Читать книгу The Photographer's Guide to Luminar 4 - Jeff Carlson - Страница 42
Locate Missing Edited Files
ОглавлениеOne downside to Luminar not organizing photos with a heavy hand is that sometimes files move without it being able to track them. Here’s an example, entirely hypothetical and certainly nothing I’ve personally done on accident (except that one time I did):
You connect a removable drive, make edits to some photos stored there, then quit Luminar and disconnect the drive. Later, you realize you need that drive for something else, and copy those images to a new location.
What does Luminar do the next time you launch it? The images appear in a new Lost Edits shortcut (Figure 2-15). The originals aren’t available, so you can’t perform any other edits. That leaves you with two options:
•Point Luminar to a new location by selecting one photo and choosing Image > Locate Image. Navigate to the folder in which the file resides and click Choose Folder. If any other lost images are there, they’ll all be updated.
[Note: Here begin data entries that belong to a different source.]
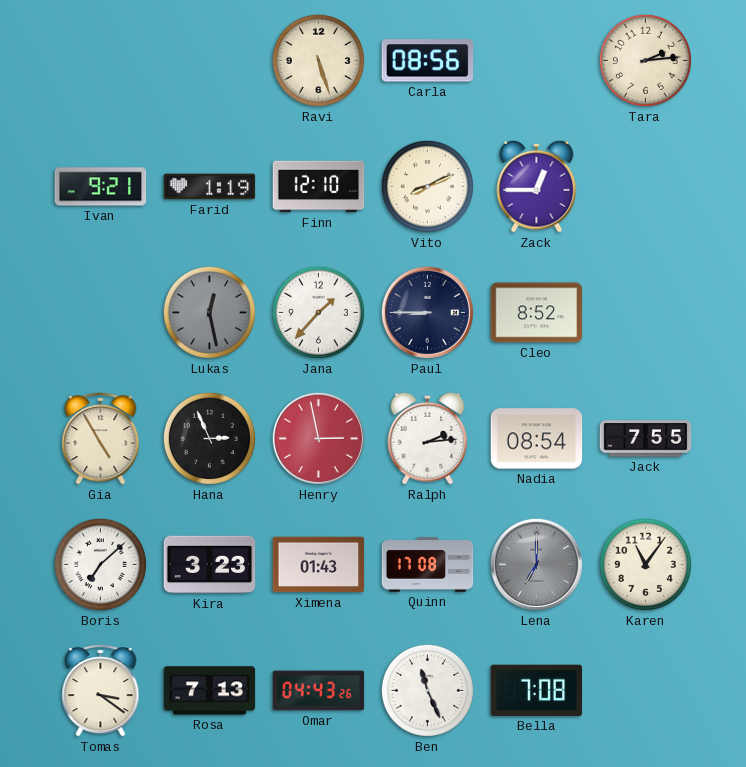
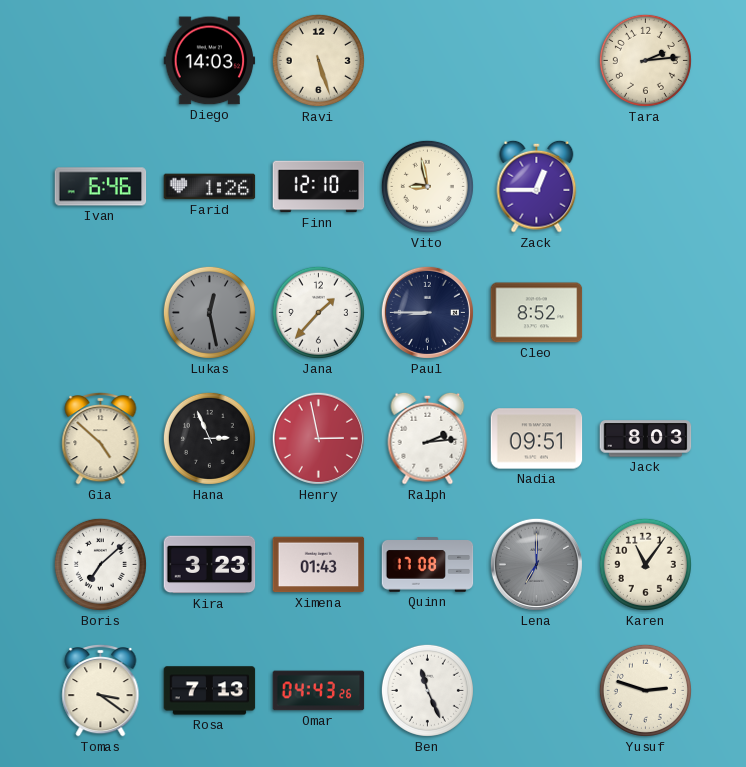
Diego: none -> 14:03
Carla: 08:56 -> none
Ivan: 9:21 -> 6:46
Farid: 1:19 -> 1:26
Vito: 8:11 -> 8:58
Gia: 4:55 -> 4:52
Nadia: 08:54 -> 09:51
Jack: 7:55 -> 8:03
Bella: 7:08 -> none
Yusuf: none -> 2:48
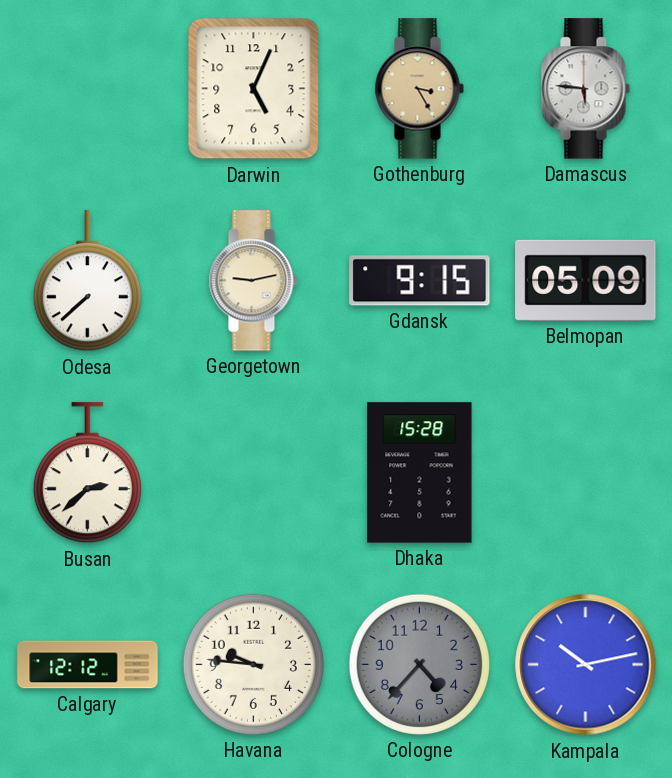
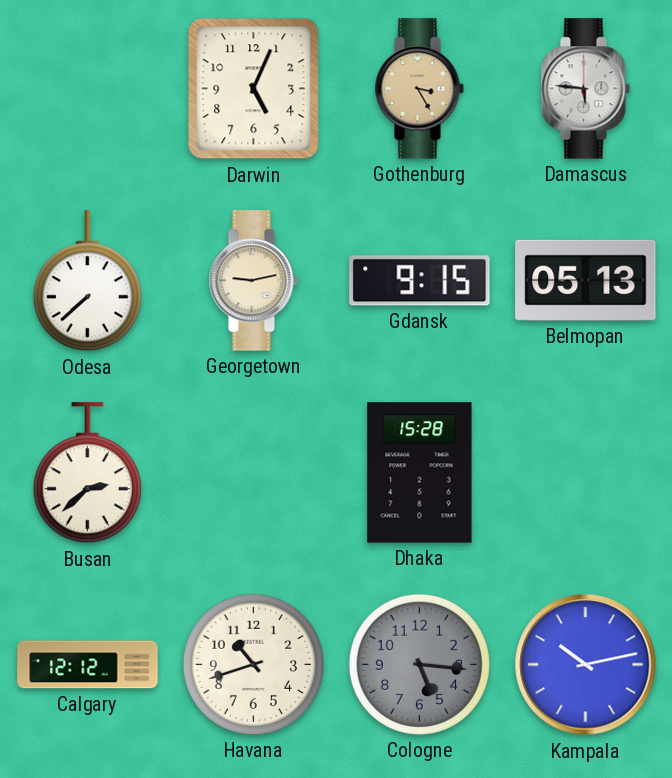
Belmopan: 05:09 -> 05:13
Havana: 9:46 -> 10:42
Cologne: 4:37 -> 5:16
•Delete one or more lost images from the Library by selecting them and choosing Image > Delete. The image and all of its edits are removed from the Library. If you’re viewing the lost edits in the Gallery mode, you can also click the Delete Lost Edits button.
FIGURE 2-15: The Lost Edits shortcut reveals images that have been edited but are no longer available.
Luminar File Management and Cloud Services
I don’t want to get too far into the weeds about file management—after all, the whole point of a library is that the software is handling it for you—but it’s helpful to know how Luminar structures files on disk.
The app creates a central catalog in the Pictures folder (in a directory called Luminar Catalog), which keeps track of where image files are located on disk and which edits have been applied to them. The files themselves don’t move from their original locations, and aren’t touched even during editing: all adjustments are stored in the catalog. When you export a photo, the edits are incorporated into the version that’s created (such as a JPEG). Unlike some applications, Luminar doesn’t create sidecar files (.XMP).
Why is this important? It means you can specify any folder as a source, including those created by cloud services such as Dropbox or Google Drive. Many photographers use those services to easily share photos among machines or to access images from mobile devices. While companies like Adobe and Apple charge extra for additional cloud storage, you can use disk space that you’re likely already paying for. (I’ve had a Dropbox account for years.)
Because photo adjustments are stored in the catalog, not applied to the image files, you won’t run the risk of edits getting out of sync as the cloud folders are updated.
That said, don’t put the Luminar Catalog folder into a cloud drive or an external volume. It’s best to keep it in the Pictures folder where Luminar expects to find it.